The number of countries quietly lining up to put Bitcoin on their national balance sheets may be larger than almost anyone realized. John D’Agostino, Head of Institutional Strategy at Coinbase, told CNBC on June 30, 2026 that over 40 countries have expressed intent to acquire Bitcoin as a sovereign reserve asset.
Right now, the list of nations with publicly confirmed Bitcoin holdings is essentially two: El Salvador, which made Bitcoin legal tender in 2021, and Bhutan, which has mined Bitcoin at a state level. Forty countries would represent a fundamental shift in how governments think about the asset.

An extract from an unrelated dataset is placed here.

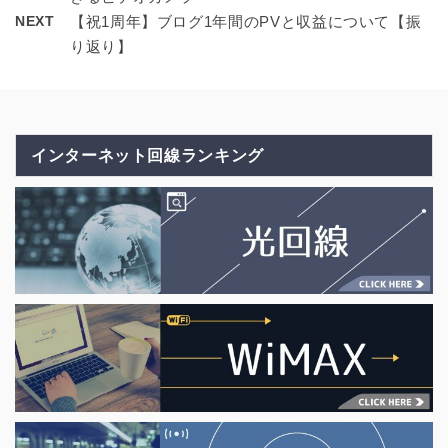
NEXT
【祝1周年】ブログ1年間のPVと収益について【振
り返り】
インターネット回線ランキング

What D’Agostino actually said
D’Agostino did not name the countries. He did not provide acquisition volumes or timelines. What he offered was a characterization of sovereign intent, drawn from Coinbase’s institutional relationships.

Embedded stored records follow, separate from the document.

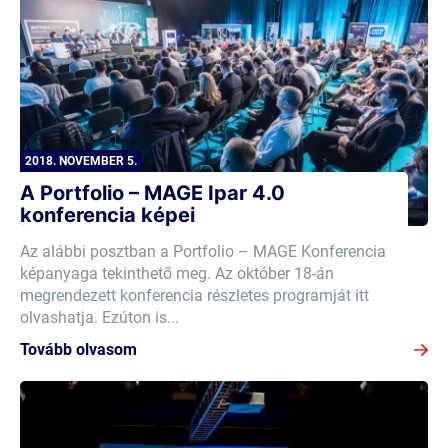
2018. NOVEMBER 5.
A Portfolio – MAGE Ipar 4.0
konferencia képei
Az alábbi posztban a Portfolio – MAGE Konferencia
képanyaga tekinthető meg. Az október 18-án
megrendezett konferencia részletes programját itt
olvashatja. Ezúton is...
Tovább olvasom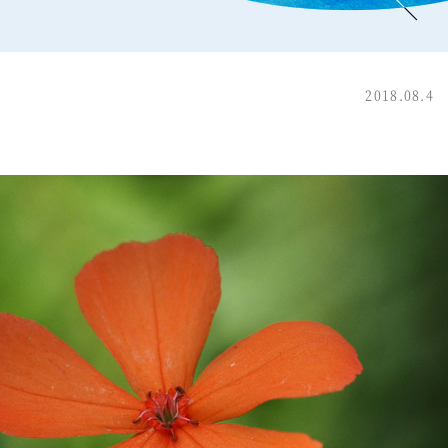
2018.08.4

The caveat matters. “Expressed intent” and “signed purchase order” are very different things. Some of the 40 nations may be in early feasibility discussions. Others may be further along. Without specifics, it is impossible to know how committed each country actually is, or what scale of acquisition they are considering.
The U.S. set the template
The backdrop for all of this is the US Strategic Bitcoin Reserve, established on March 6, 2025, under the Trump administration. The reserve was seeded with Bitcoin seized through law enforcement actions, and as of early 2026, it held approximately 328,000 BTC, making the US government one of the largest single holders of Bitcoin on the planet.

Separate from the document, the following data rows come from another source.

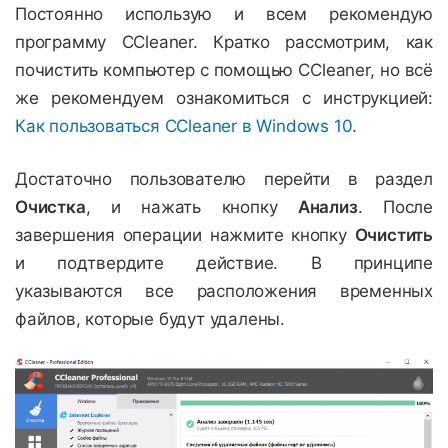
Постоянно использую и всем рекомендую
программу CCleaner. Кратко рассмотрим, к
ак
почистить компьютер с помощью CCleaner, но всё
же рекомендуем ознакомиться с инструкцией:
Как пользоваться CCleaner в Windows 10
.
Достаточно пользователю перейти в раздел
Очистка
, и нажать кнопку
Анализ
. После
завершения операции нажмите кнопку
Очистить
и подтвердите действие. В принципе
указываются все расположения временных
файлов, которые будут удалены.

There is also an accounting dimension complicating the picture. Bitcoin is currently classified on sovereign balance sheets as a nonproduced nonfinancial asset, a category that sits somewhat awkwardly next to gold and foreign currency reserves. How central banks and finance ministries ultimately categorize and report Bitcoin holdings will shape how aggressively they pursue them, since accounting treatment affects everything from reserve adequacy ratios to IMF reporting obligations.